The JAMMA connector is the key to this entire project. To provide all these things to the board, as a cabinet normally would, I needed four major parts. One, a switching power supply to give the board the voltage it needs to power up at all. Two, a converter board to handle the RGB video from the 573 and translate it to the more TV-friendly YPbPr color space. Three, a microcontroller to handle the inputs from an external source (in this case, a PS2 controller) and outputs in the tristate logic that JAMMA boards use. I chose to use an Arduino for this since they are cheap, readily available, and can speak both PS2 (via a library) and JAMMA controller logic. Finally, I needed a JAMMA harness to actually plug all this stuff into the board.
Since the scale of this project was already proving to be a little daunting, I decided to focus my efforts first on completing a proof of concept Arduino setup to handle the input from the PS2 pad, before committing to purchase a 573 or any of the more-expensive home arcade equipment. I blocked out a free evening, sat down with an Arduino, and wired it all up to my breadboard with the business end of a PS2 connector I repurposed from a USB adapter. Using a program modified from the example bundled with the library, I eventually came up with a proof of concept wherein pressing a button on the controller would light up a corresponding LED on the breadboard (in lieu of sending a serial message, which is just not as visually interesting).
At this point, I was ready to start acquiring the rest of the parts I needed for the project. I was able to come up on a digital 573 board by posting on a Facebook marketplace group for rhythm gamers. For the power supply, video converter board, and JAMMA harness, I placed an order at Arcade Shop in Georgia. They don’t have a web store which is kind of weird (you have to call them), but I received the parts in the mail 2 days after I called, which is pretty remarkable. There was one part I wasn’t expecting, though. I had naively assumed that the power supply would receive mains voltage via a standard three-prong plug, not unlike the ATX power supply that can be found in any desktop computer. When I looked at the power supply I was using, however, there was no such connector to be found. Instead, there were three separate screw connectors for providing the mains voltage input. Not a problem for any experienced arcade tech, but for me the prospect of hand wiring wall voltage makes me trepidatious. Nonetheless, I steeled my nerves, committing to be extra careful for this step of the project so as to not fry myself.

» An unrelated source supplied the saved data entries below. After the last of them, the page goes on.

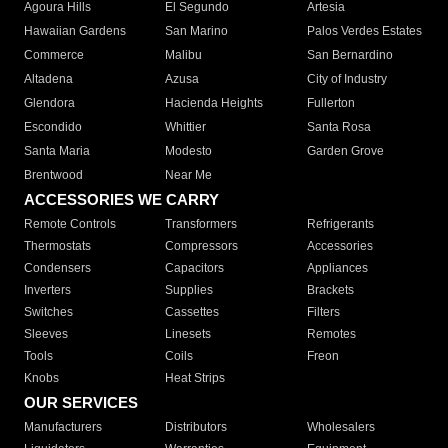
Agoura Hills
El Segundo
Artesia
Hawaiian Gardens
San Marino
Palos Verdes Estates
Commerce
Malibu
San Bernardino
Altadena
Azusa
City of Industry
Glendora
Hacienda Heights
Fullerton
Escondido
Whittier
Santa Rosa
Santa Maria
Modesto
Garden Grove
Brentwood
Near Me
ACCESSORIES WE CARRY
Remote Controls
Transformers
Refrigerants
Thermostats
Compressors
Accessories
Condensers
Capacitors
Appliances
Inverters
Supplies
Brackets
Switches
Cassettes
Filters
Sleeves
Linesets
Remotes
Tools
Coils
Freon
Knobs
Heat Strips
OUR SERVICES
Manufacturers
Distributors
Wholesalers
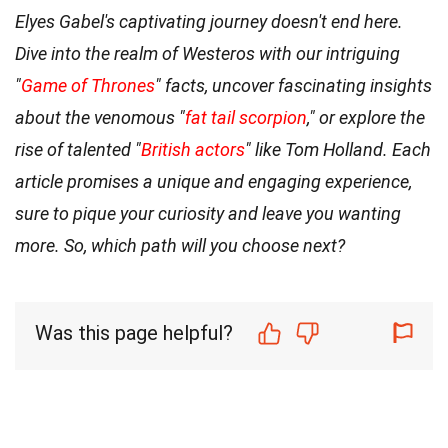
Elyes Gabel's captivating journey doesn't end here.
Dive into the realm of Westeros with our intriguing
"
Game of Thrones
" facts, uncover fascinating insights
about the venomous "
fat tail scorpion
," or explore the
rise of talented "
British actors
" like Tom Holland. Each
article promises a unique and engaging experience,
sure to pique your curiosity and leave you wanting
more. So, which path will you choose next?
Was this page helpful?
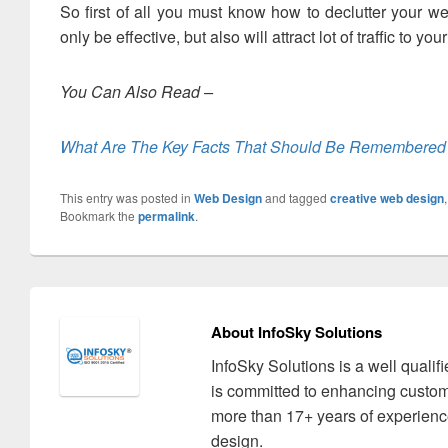
So first of all you must know how to declutter your w
only be effective, but also will attract lot of traffic to yo
You Can Also Read –
What Are The Key Facts That Should Be Remembered
This entry was posted in
Web Design
and tagged
creative web design
Bookmark the
permalink
.
About InfoSky Solutions
InfoSky Solutions is a well quali
is committed to enhancing custom
more than 17+ years of experience
design.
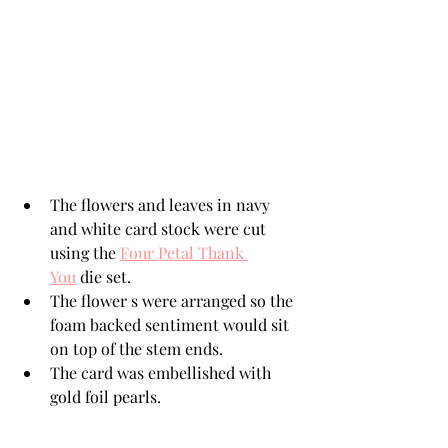
The flowers and leaves in navy 
and white card stock were cut 
using the 
Four Petal Thank 
You
 die set.
The flower s were arranged so the 
foam backed sentiment would sit 
on top of the stem ends. 
The card was embellished with 
gold foil pearls. 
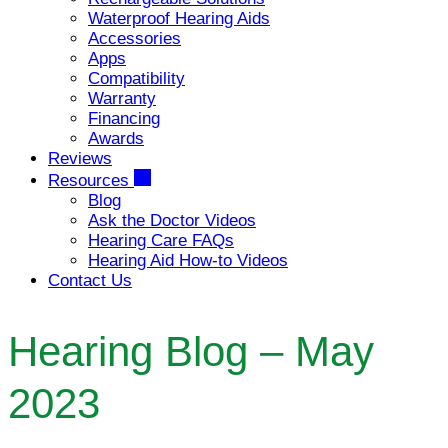
Waterproof Hearing Aids
Accessories
Apps
Compatibility
Warranty
Financing
Awards
Reviews
Resources
Blog
Ask the Doctor Videos
Hearing Care FAQs
Hearing Aid How-to Videos
Contact Us
Hearing Blog – May
2023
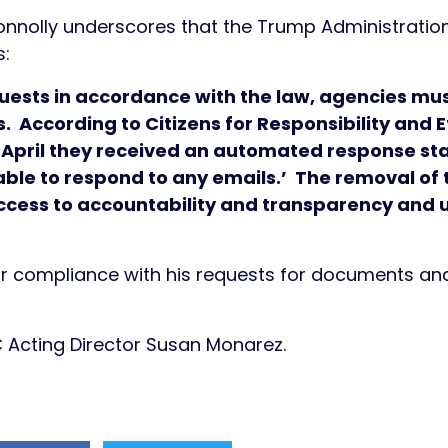
onnolly underscores that the Trump Administration 
s:
uests in accordance with the law, agencies mu
s. According to Citizens for Responsibility and
ly April they received an automated response sta
ble to respond to any emails.’ The removal of t
access to accountability and transparency and 
 compliance with his requests for documents and 
C Acting Director Susan Monarez.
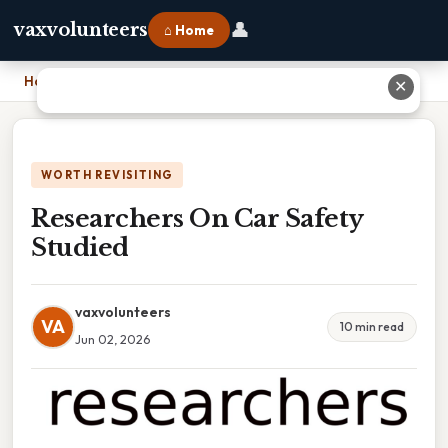
👤
vaxvolunteers
⌂ Home
Home
›
Researchers On Car Safety Studied
✕
WORTH REVISITING
Researchers On Car Safety
Studied
vaxvolunteers
VA
10 min read
Jun 02, 2026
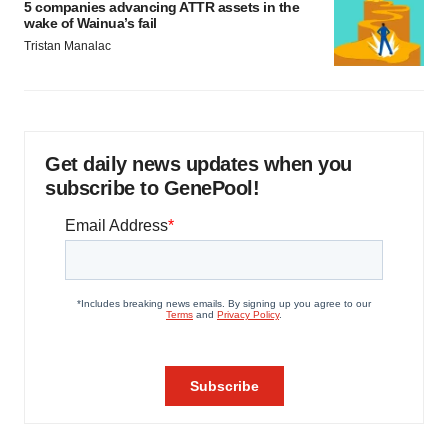
5 companies advancing ATTR assets in the
wake of Wainua’s fail
Tristan Manalac
Get daily news updates when you
subscribe to GenePool!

Finally, I had all the components I needed to finish up my project. I loaded everything up into a stacking crate and headed to Noisebridge on a Saturday, stopping at the hardware store beforehand to pick up a surge protector (just in case). I spent about 4 hours wiring up the various parts, making the connectors, and testing, which was just about the least interesting part of the project, and I’ll spare you the details. After I had wired the power supply and video board into the JAMMA harness, it was time to power up and test the board. I had already seen the 573 in operation when I bought it from the seller, who had bought a whole cabinet to use for her own project, but the question of whether the video board would work for my purposes was slightly more contentious. After all, the official documentation for the board I was using says:
This board ONLY works with standard resolution arcade boardsets ( 15kHz horizontal line frequency )
it is NOT designed for medium resolution games or for VGA cards.

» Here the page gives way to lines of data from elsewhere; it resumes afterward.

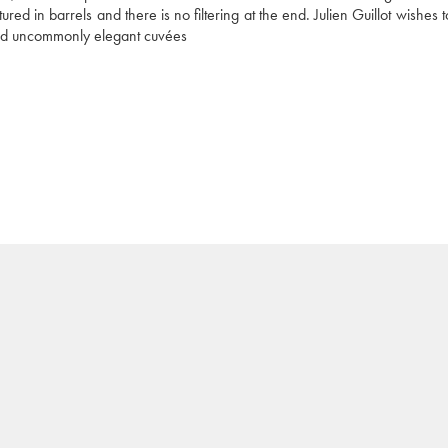
red in barrels and there is no filtering at the end. Julien Guillot wishes 
 and uncommonly elegant cuvées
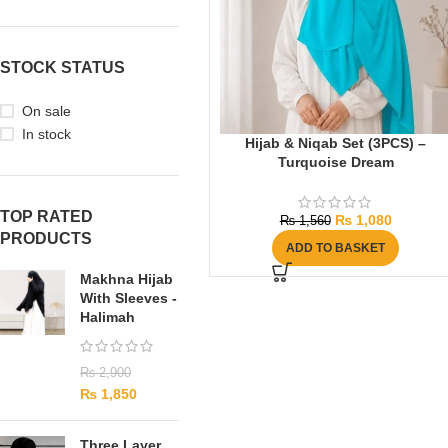
STOCK STATUS
On sale
In stock
Hijab & Niqab Set (3PCS) –
Turquoise Dream
TOP RATED
₨
1,080
₨
1,560
PRODUCTS
ADD TO BASKET
Makhna Hijab
With Sleeves -
Halimah
₨
2,900
₨
1,850
Three Layer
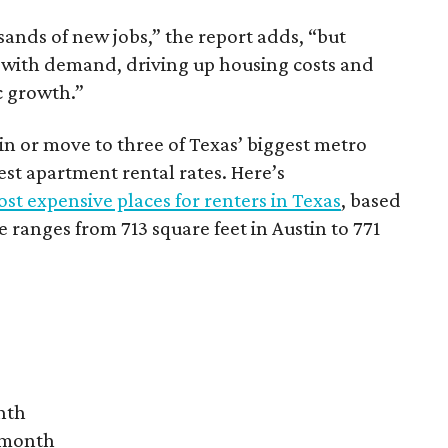
sands of new jobs,” the report adds, “but
 with demand, driving up housing costs and
c growth.”
 in or move to three of Texas’ biggest metro
hest apartment rental rates. Here’s
st expensive places for renters in Texas
, based
ranges from 713 square feet in Austin to 771
nth
r month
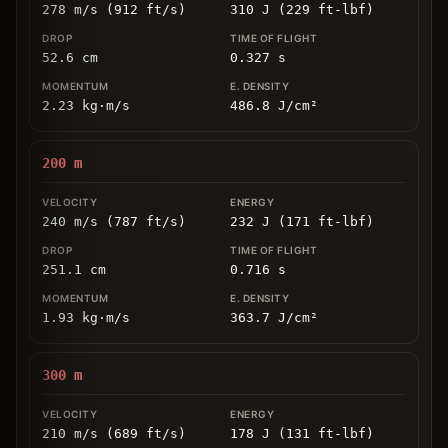
278 m/s (912 ft/s)
310 J (229 ft-lbf)
52.6
cm
0.327
s
2.23
kg
⋅
m/s
486.8
J/cm
²
200
m
240 m/s (787 ft/s)
232 J (171 ft-lbf)
251.1
cm
0.716
s
1.93
kg
⋅
m/s
363.7
J/cm
²
300
m
210 m/s (689 ft/s)
178 J (131 ft-lbf)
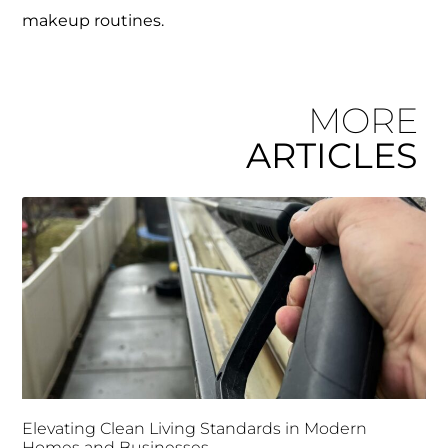
makeup routines.
MORE
ARTICLES
Elevating Clean Living Standards in Modern
Homes and Businesses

From reading some documentation about the 573, I was able to ascertain that it outputs video at “standard resolution” (256x224), but you can never quite be sure. Anyway, there was only one way to find out. I connected the component outputs from the video board to an LCD TV. And…

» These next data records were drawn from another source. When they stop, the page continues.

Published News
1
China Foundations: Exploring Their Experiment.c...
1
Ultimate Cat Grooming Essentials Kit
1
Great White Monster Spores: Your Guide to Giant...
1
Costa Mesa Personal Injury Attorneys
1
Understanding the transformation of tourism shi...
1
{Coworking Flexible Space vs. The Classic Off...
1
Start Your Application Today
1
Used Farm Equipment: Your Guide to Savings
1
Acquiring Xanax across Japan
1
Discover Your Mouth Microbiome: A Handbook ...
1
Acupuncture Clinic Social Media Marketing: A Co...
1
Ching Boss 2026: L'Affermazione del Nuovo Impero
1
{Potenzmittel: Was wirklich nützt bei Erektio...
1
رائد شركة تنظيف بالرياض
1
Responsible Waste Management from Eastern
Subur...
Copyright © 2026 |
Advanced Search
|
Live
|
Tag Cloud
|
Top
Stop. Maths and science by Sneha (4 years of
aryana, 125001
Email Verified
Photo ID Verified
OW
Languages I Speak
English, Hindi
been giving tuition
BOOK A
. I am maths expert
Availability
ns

I should have known; LCDs are known to be kind of finicky with inputs, and this particular display was manufactured by Hyundai, who I had no idea was even in the TV business. Anyway, I pulled out a CRT that took composite input, like I should have done all along.
OK! So the video converter board was doing its thing properly. Now, it was time to wire the inputs for Player 1 from the JAMMA harness into the Arduino. I planned to use pins 0–7 on the Arduino for the 8 controller inputs, but this turned out to be problematic because pins 0–1 are also used for serial communication, so no programs can be uploaded while anything is using those pins. I desoldered those connections and was able to send the signals for the Up, Down, Left, Right and Start buttons through JAMMA by sending serial signals to the Arduino. At this point, I installed a copy of DDR 3rd Mix on my board. NB: this takes about as much time as the running length of In The Aeroplane Over The Sea, which someone at Noisebridge was playing in its entirety while I waited for the damn thing to finish uploading. Another important thing to note here is that dipswitch 4 on the front panel of the board controls whether it boots from CD or flash storage, which is where 3rd Mix was installed. I say this only because I didn’t find it in any plain-language documentation, but rather in the source code of the MAME driver for the 573. Had I not spotted this, I surely would have been upset when my 573 booted right back into the installer CD after the long install process had finished.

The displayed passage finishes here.